The earliest Sender, 31, and Stecca, 43, could plan their wedding was for Jan. 5, but many other gay couples have already gotten married, fearful of what may come once Bolsonaro officially takes office. Brazil saw a 36 percent jump in same-sex marriages in October compared to September, according to ARPEN, the Brazilian notary association, and that percentage is expected to grow even higher by the end of the year.

“Every weekend there are different same-sex weddings just here in Juiz de Fora,” Stecca said of the small city in southeastern Brazil. “So you can only imagine what’s like all over Brazil.”

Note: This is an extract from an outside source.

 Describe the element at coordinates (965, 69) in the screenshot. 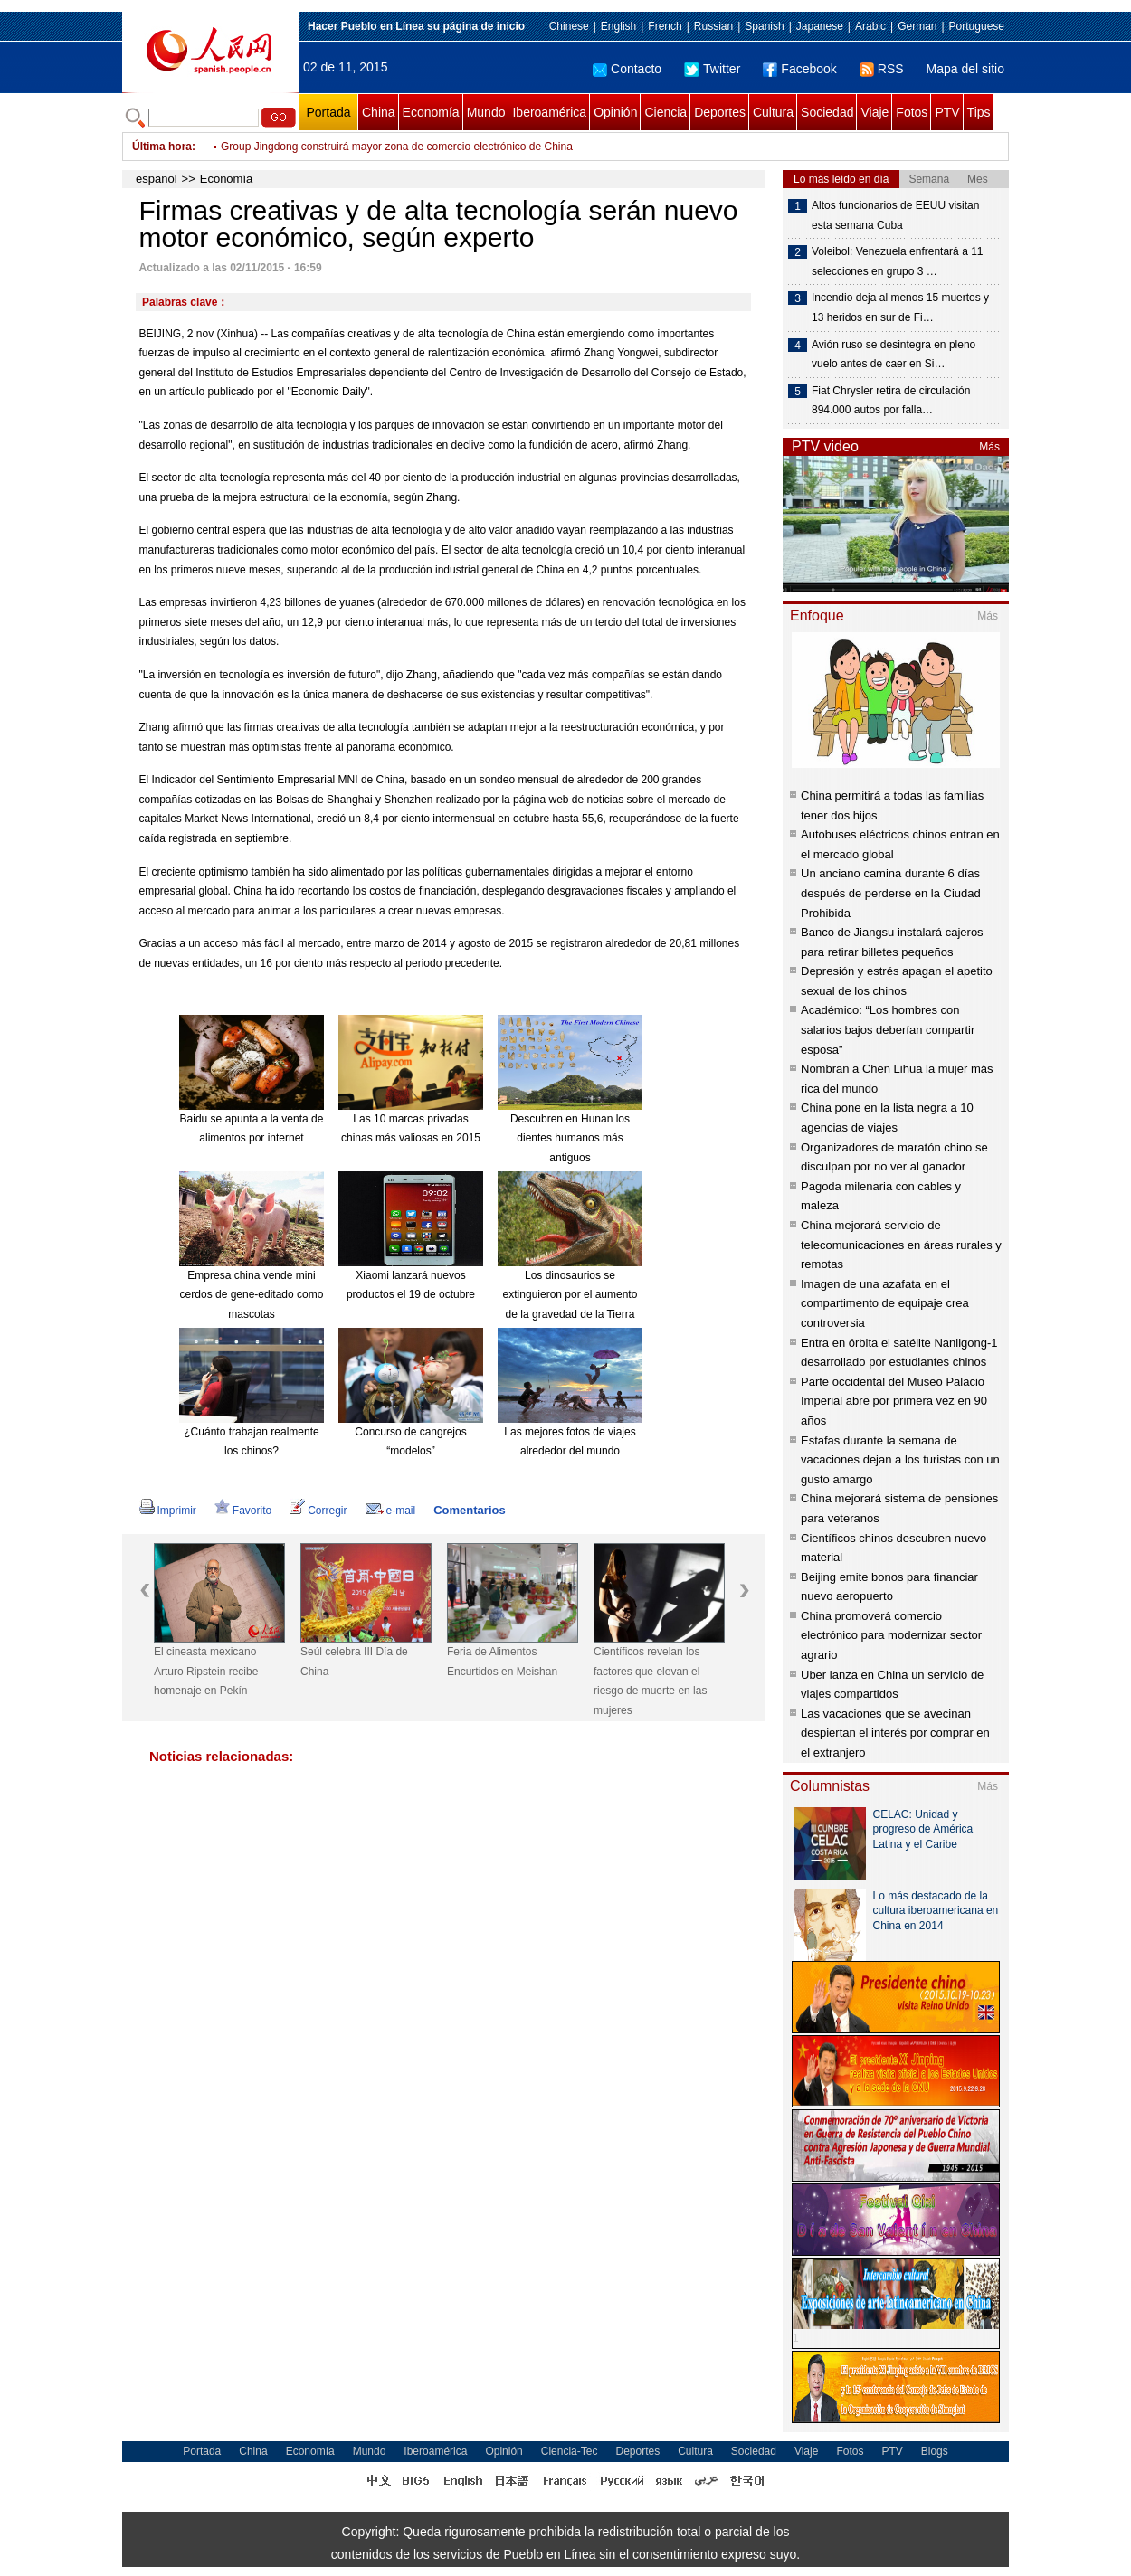

I see `Mapa del sitio` at that location.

Mariana Lemos and Gabriela SouzaDaisy Serena

São Paulo residents Gabriela Souza and Mariana Lemos have been dating for almost three years. The two women, both 34, planned to wed in late 2019 or 2020 but rushed to get married on Dec. 8 following the election of Bolsonaro. Moving their wedding date, however, was a burden for both their finances and their families.

It was “a cost that wasn’t expected during this particular moment of our lives,” Lemos lamented.

Souza added that her parents, who live far away, were not able to attend her wedding. “They wanted it postponed, so they could be present,” Souza said. “I had to explain that I could not postpone the date.”

While fear of losing recently gained gay rights looms ahead of Bolsonaro’s inauguration and violence against LGBTQ people has been on the rise, a silver lining has been the country-wide campaign to help same-sex couples tie the knot before the New Year.

“It started when a photographer in Rio de Janeiro posted that he’d photograph same-sex weddings for free until the end of the year,” Caique Paz, a corporate event planner based in São Paulo, told NBC News.